番組では一方的な契約解除に反対する意見として「芸能人への投資を回収したい」という芸能事務所側の意見も紹介した。爆笑問題の太田光の妻で芸能事務所「タイタン」の社長でもある太田光代が番組に出演し「能力を伸ばすためにレッスンをしたり、お金をかけるというと言い方はよくないが、売れる前の努力をする。(一般的な雇用契約を)当てはめてもらっても困る」とコメントした。

デビューしてからオリコン1位を獲得するまでに長い年月を要したSMAPにはしばらく赤字の期間もあっただろう。
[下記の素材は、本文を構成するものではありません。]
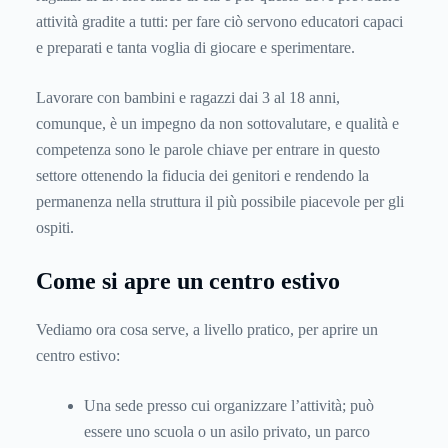
attività gradite a tutti: per fare ciò servono educatori capaci
e preparati e tanta voglia di giocare e sperimentare.
Lavorare con bambini e ragazzi dai 3 al 18 anni,
comunque, è un impegno da non sottovalutare, e qualità e
competenza sono le parole chiave per entrare in questo
settore ottenendo la fiducia dei genitori e rendendo la
permanenza nella struttura il più possibile piacevole per gli
ospiti.
Come si apre un centro estivo
Vediamo ora cosa serve, a livello pratico, per aprire un
centro estivo:
Una sede presso cui organizzare l’attività; può
essere uno scuola o un asilo privato, un parco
しかし国民的アイドルグループとなったSMAPの投資はとっくに回収し、少なく見積もっても数百億円規模の利益がジャニーズ事務所にも入っている状態。この論点はSMAPには当てはまらないだろう。

芸能事務所の契約を見直す時期

番組では清水富美加の父親がNHK「クローズアップ現代+」の取材にコメントで応じた。

一連の報道について「自分ばかりが悪いように一方的に報じられていることに、強い衝撃を受けていました。ドクターストップがかかってしまったのが事実なのに、それがまったく考慮されない報道は、不公平ですし、一方的に娘だけが批判されるのは、本当にかわいそうだと思います」と文書で答えている。
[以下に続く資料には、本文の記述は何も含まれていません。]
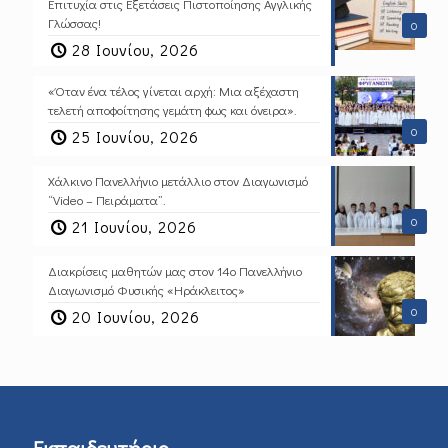
Επιτυχία στις Εξετάσεις Πιστοποίησης Αγγλικής
Γλώσσας!
0
28 Ιουνίου, 2026
«Όταν ένα τέλος γίνεται αρχή: Μια αξέχαστη
τελετή αποφοίτησης γεμάτη φως και όνειρα».
0
25 Ιουνίου, 2026
Χάλκινο Πανελλήνιο μετάλλιο στον Διαγωνισμό
“Video – Πειράματα”.
0
21 Ιουνίου, 2026
Διακρίσεις μαθητών μας στον 14ο Πανελλήνιο
Διαγωνισμό Φυσικής «Ηράκλειτος»
0
20 Ιουνίου, 2026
さらにナレーションでは流れなかったが文面には「2010年頃から自傷行為がありました。特に激しくなったのは2015年頃からだったと思います」と記されていた。

ほとんどの清水富美加に関する報道では「既に入っている仕事をやり遂げろ」という事務所の立場を支持する意見が目立っているが、確かにドクターストップで仕事をできなくなったことについてはほとんど触れられていない。SMAP解散騒動で昨年ファンは嫌というほど知っているだろうが、これも情報統制の怖さだろうか。
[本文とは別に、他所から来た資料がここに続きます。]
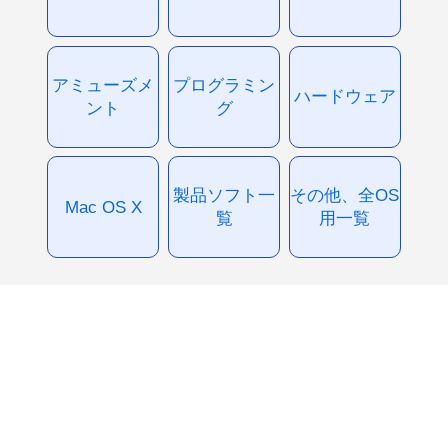
アミューズメ
プログラミン
ハードウェア
ント
グ
製品ソフト一
その他、全OS
Mac OS X
覧
用一覧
清水富美加が「仕事を投げ出した」「無責任だ」という論調が最も多いが、責任を背負い込んで会社の退社を選べず自殺を選んだ電通の新入社員高橋まつりさんの件もあっただけに難しい問題だ。

「投資回収のため」「専属契約だから」といったこれまでの芸能界の常識は、タレントを商品として捉えており人として見ていないことが多い。

SMAPだけでなく、能年玲奈や清水富美加、成宮寛貴などタレントと芸能事務所の問題がクローズアップされることが多くなってきたが、一般社会とギャップが広がってきた芸能界もその慣習を見直す時期に来ているのだろう。

今回のNHKの放送は比較的事務所側に寄らずに客観的な内容だったが、公共放送だけに視聴者リクエストが毎月トップクラスの「プロフェッショナル仕事の流儀 SMAP編」を再放送してもらいたいものだ。